INTRUSIVE SYMPTOMS :

These include nightmares, flashbacks, hypervigilance, anxiety, feelings of aggression and irritablity ; such symptoms can also be categorized as high-arousal symptoms.

DEPRESSIVE SYMPTOMS :

These include despair, shame, inadequacy, unworthiness, hopelessness, helplessness and a sense of being trapped in a tormenting frame of mind, with no escape route (this is sometimes referred to as ‘learned helplessness.’
Feeling one has no hope is a particularly invidious symptom as it is known that feelings of hope, even when highly distressed over long periods, lowers the probability of suicide attempts; logically, therefore, the opposite holds true.

Depressive symptoms can also be categorized as low-arousal symptoms.

‘PARTS’ WORK :

Ego states theory involves a technique known as parts work.

Parts work is based upon the theory that as a psychological defense we unconsciously ‘compartmentalize’ different aspects of our personalities to enable us to ‘mentally partition-off’ the ‘parts’ of ourselves that we find unacceptable, and/or that contain intolerable memories, from the more acceptable ‘parts’ of ourselves that allow (at least a semblance of) day-to-day functioning.

These ‘parts’, or ego states, that hold we find unacceptable and/or hold distressing memories frequently reflect earlier developmental phases in our lives that occurred during our traumatic childhood and that are therefore related to traumatic memories.

How Can These Parts That Reflect Earlier Developmental Phases Manifest Themselves Now We Are Adults?

These parts may manifest themselves when we are under stress in the form of regressive behaviors.

For example, under extreme stress we may display child-like tantrums or behave in an aggressive, rebellious manner like that of a young teenager. Or, when upset, we may curl up on our beds clutching a soft toy.

Internalized Parts :

We may, too, possess ‘parts’ of ourselves that we have internalized from emotionally significant others (usually parents or primary-carers) during our childhood.

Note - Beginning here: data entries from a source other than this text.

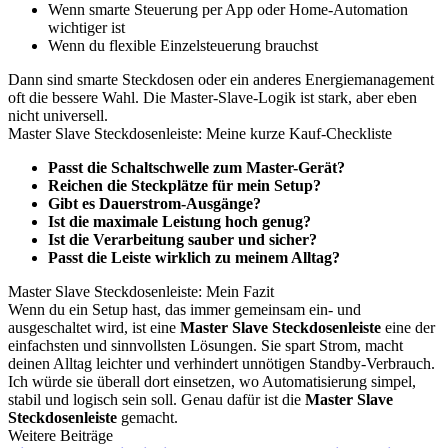
Wenn smarte Steuerung per App oder Home-Automation
wichtiger ist
Wenn du flexible Einzelsteuerung brauchst
Dann sind smarte Steckdosen oder ein anderes Energiemanagement
oft die bessere Wahl. Die Master-Slave-Logik ist stark, aber eben
nicht universell.
Master Slave Steckdosenleiste: Meine kurze Kauf-Checkliste
Passt die Schaltschwelle zum Master-Gerät?
Reichen die Steckplätze für mein Setup?
Gibt es Dauerstrom-Ausgänge?
Ist die maximale Leistung hoch genug?
Ist die Verarbeitung sauber und sicher?
Passt die Leiste wirklich zu meinem Alltag?
Master Slave Steckdosenleiste: Mein Fazit
Wenn du ein Setup hast, das immer gemeinsam ein- und
ausgeschaltet wird, ist eine
Master Slave Steckdosenleiste
eine der
einfachsten und sinnvollsten Lösungen. Sie spart Strom, macht
deinen Alltag leichter und verhindert unnötigen Standby-Verbrauch.
Ich würde sie überall dort einsetzen, wo Automatisierung simpel,
stabil und logisch sein soll. Genau dafür ist die
Master Slave
Steckdosenleiste
gemacht.
Weitere Beiträge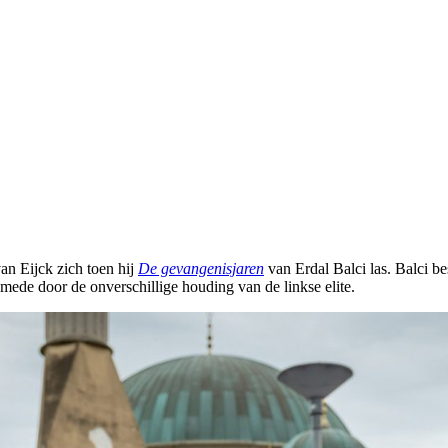
an Eijck zich toen hij
De gevangenisjaren
van Erdal Balci las. Balci be
de door de onverschillige houding van de linkse elite.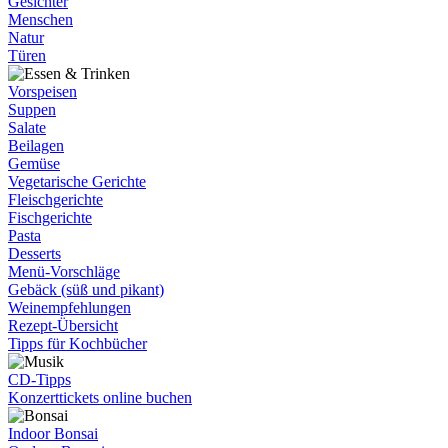
Gesichter
Menschen
Natur
Türen
Vorspeisen
Suppen
Salate
Beilagen
Gemüse
Vegetarische Gerichte
Fleischgerichte
Fischgerichte
Pasta
Desserts
Menü-Vorschläge
Gebäck (süß und pikant)
Weinempfehlungen
Rezept-Übersicht
Tipps für Kochbücher
CD-Tipps
Konzerttickets online buchen
Indoor Bonsai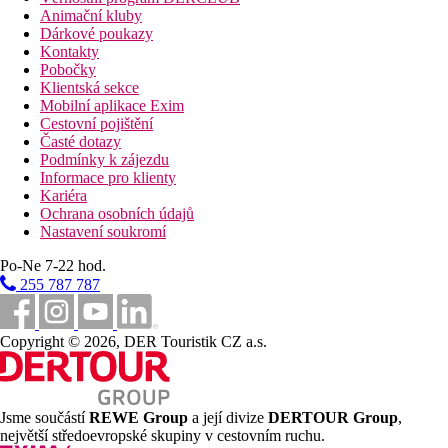
Animační kluby
Dárkové poukazy
Kontakty
Pobočky
Klientská sekce
Mobilní aplikace Exim
Cestovní pojištění
Časté dotazy
Podmínky k zájezdu
Informace pro klienty
Kariéra
Ochrana osobních údajů
Nastavení soukromí
Po-Ne 7-22 hod.
255 787 787
Copyright © 2026, DER Touristik CZ a.s.
Jsme součástí
REWE Group
a její divize
DERTOUR Group
,
největší středoevropské skupiny v cestovním ruchu.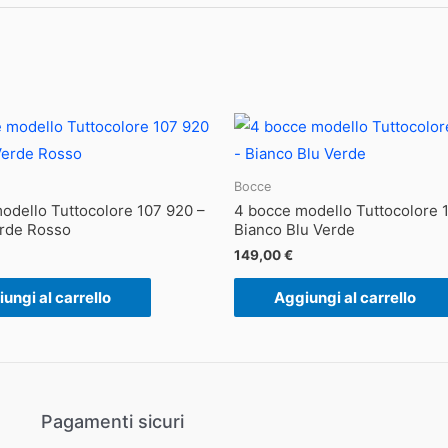
Bocce
odello Tuttocolore 107 920 –
4 bocce modello Tuttocolore 
rde Rosso
Bianco Blu Verde
149,00
€
ungi al carrello
Aggiungi al carrello
Pagamenti sicuri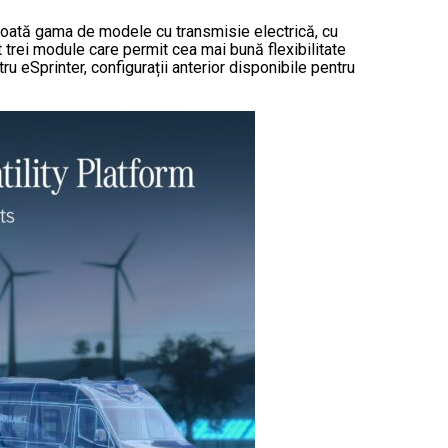
 toată gama de modele cu transmisie electrică, cu
t trei module care permit cea mai bună flexibilitate
ru eSprinter, configurații anterior disponibile pentru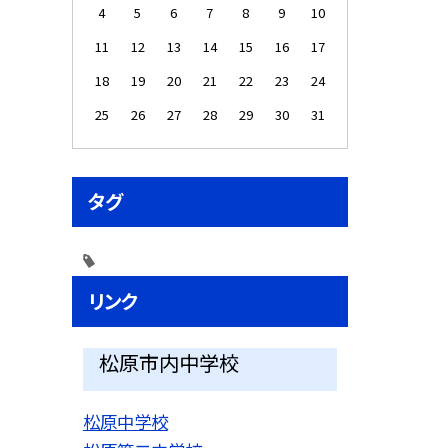
4
5
6
7
8
9
10
11
12
13
14
15
16
17
18
19
20
21
22
23
24
25
26
27
28
29
30
31
タグ
リンク
松原市内中学校
松原中学校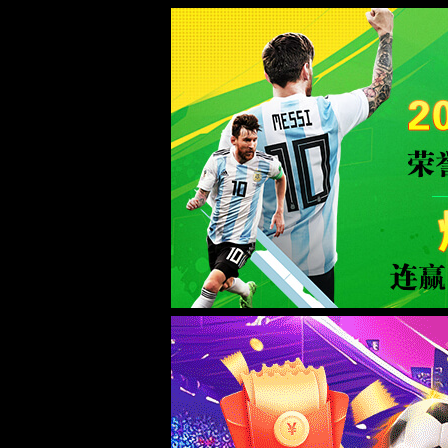
中国·3522浦京集团(VIP认证)官方网站-Bran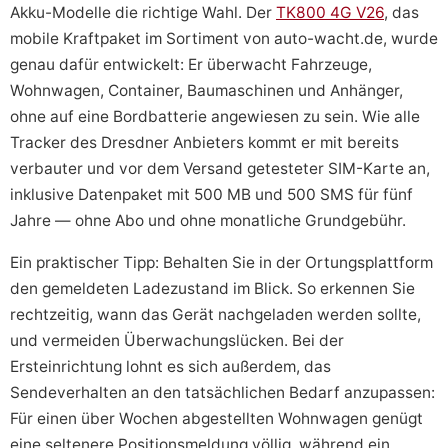
Akku-Modelle die richtige Wahl. Der
TK800 4G V26
, das
mobile Kraftpaket im Sortiment von auto-wacht.de, wurde
genau dafür entwickelt: Er überwacht Fahrzeuge,
Wohnwagen, Container, Baumaschinen und Anhänger,
ohne auf eine Bordbatterie angewiesen zu sein. Wie alle
Tracker des Dresdner Anbieters kommt er mit bereits
verbauter und vor dem Versand getesteter SIM-Karte an,
inklusive Datenpaket mit 500 MB und 500 SMS für fünf
Jahre — ohne Abo und ohne monatliche Grundgebühr.
Ein praktischer Tipp: Behalten Sie in der Ortungsplattform
den gemeldeten Ladezustand im Blick. So erkennen Sie
rechtzeitig, wann das Gerät nachgeladen werden sollte,
und vermeiden Überwachungslücken. Bei der
Ersteinrichtung lohnt es sich außerdem, das
Sendeverhalten an den tatsächlichen Bedarf anzupassen:
Für einen über Wochen abgestellten Wohnwagen genügt
eine seltenere Positionsmeldung völlig, während ein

For example, if we had a parent who was highly critical of us when we were children, we may find we are prone to judging ourselves with a very unforgiving and self-lacerating attitude, constantly feeling that we failed to meet the exacting standards that we’ve set ourselves.

Or, if we had a parent / primary-carer who was highly religious and regarded us as fundamentally flawed and sinful, we may, as adults, find ourselves tormented by fears of ‘eternal damnation’.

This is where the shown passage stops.